The total value of these notes currently in circulation is 3.6 trillion rupees ($44.02 billion), but not all of this amount will be deposited in banks. Estimates suggest that liquidity could improve by around 1 trillion rupees, depending on the depositors’ behavior. However, different research firms provide varying projections, with potential liquidity impacts ranging from 400 billion rupees to 1.1 trillion rupees.
ICICI Securities Primary Dealership predicts that the liquidity surplus could increase to 1.5-2 trillion rupees. Currently, India’s banking system has had an average liquidity surplus of over 600 billion rupees in May. Roughly 2.5-3 trillion rupees of liquidity from the banking sector leaks out as currency in circulation each year.
Most economists believe that this note withdrawal will be less disruptive for the economy compared to the 2016 demonetization.
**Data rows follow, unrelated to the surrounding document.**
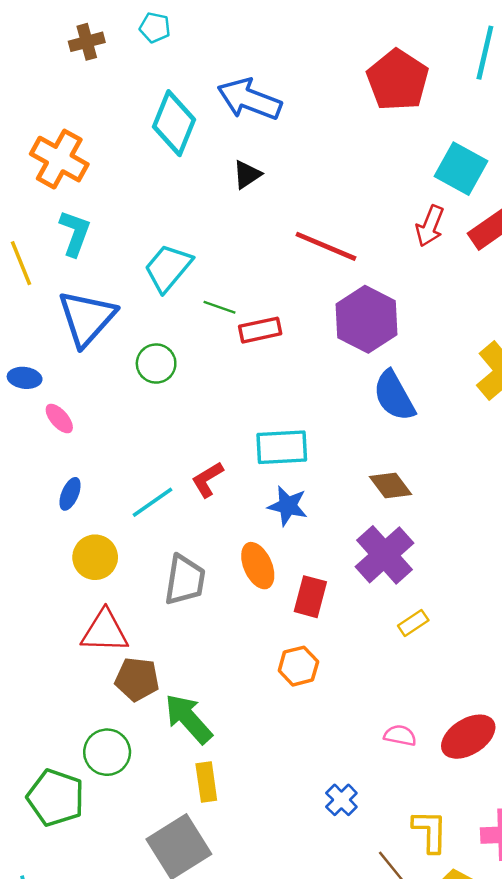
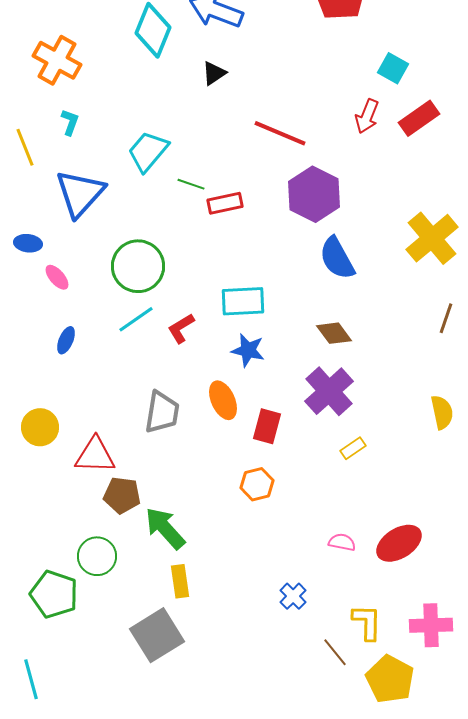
cyan square: (461, 169) -> (393, 68), size x0.7
cyan L-shape: (75, 233) -> (70, 122), size x0.7
green circle: (156, 364) -> (138, 266), moved, size x1.6
cyan line: (153, 502) -> (136, 319), moved
yellow circle: (95, 557) -> (40, 427), moved

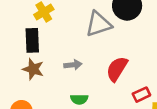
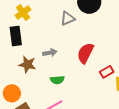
gray triangle: (98, 24) -> (68, 18), size x0.7
brown star: (33, 69) -> (27, 64), moved

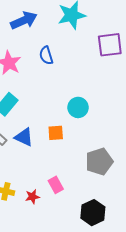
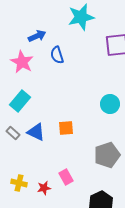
blue arrow: (24, 20) -> (37, 36), moved, size x0.7
cyan circle: (78, 107) -> (110, 104), moved

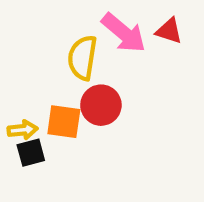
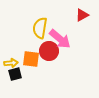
red triangle: (169, 31) -> (82, 15), turned -48
pink arrow: (124, 33) -> (60, 39), moved

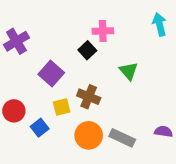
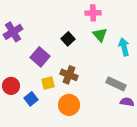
cyan arrow: (160, 24) -> (124, 47), moved
pink cross: (103, 31) -> (93, 13), moved
green triangle: (129, 71) -> (100, 35), moved
gray rectangle: (122, 138) -> (116, 84), moved

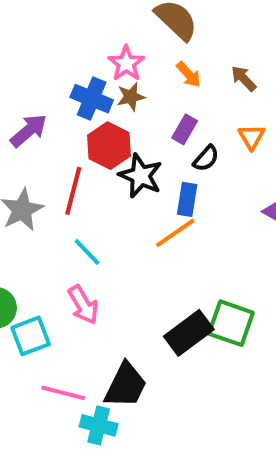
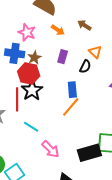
brown star: (131, 97) -> (34, 58), moved
black semicircle: (206, 158) -> (85, 67), moved
black star: (141, 176) -> (32, 90), moved, turned 30
pink arrow: (83, 305) -> (50, 149), moved
black rectangle: (189, 333) -> (89, 153), turned 35

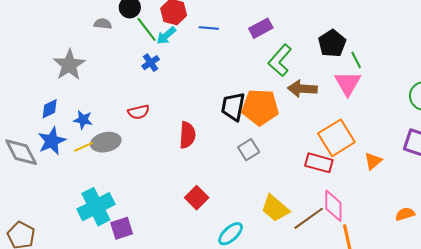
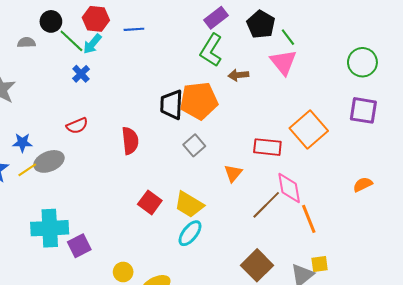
purple rectangle: (261, 28) -> (216, 18), moved
brown arrow: (302, 89) -> (238, 75), size x0.7
orange square: (336, 138) -> (309, 129), moved
orange triangle: (373, 161) -> (233, 173), moved
cyan cross: (96, 207) -> (50, 228), turned 33
yellow trapezoid: (275, 208) -> (189, 205), moved

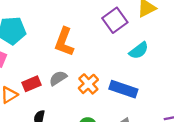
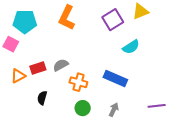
orange L-shape: (64, 42) -> (67, 18), moved
orange cross: (88, 84) -> (78, 82), moved, turned -36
If the liquidity surplus significantly improves due to this measure, the weighted average call rate is expected to remain below the repo rate in the coming weeks. Short-term interest rates for government securities, bank bulk deposits, and corporate borrowings are also expected to decrease.
Experts anticipate a strong demand for Treasury bills in the upcoming weeks, which would subsequently affect three-year and five-year bonds, potentially leading to a decrease in yields by up to 10 basis points.
Given the improved liquidity situation and decreasing inflation, investors are likely to increase their bullish bets on Indian government bonds across different maturities, especially as the market prices in anticipated rate cuts.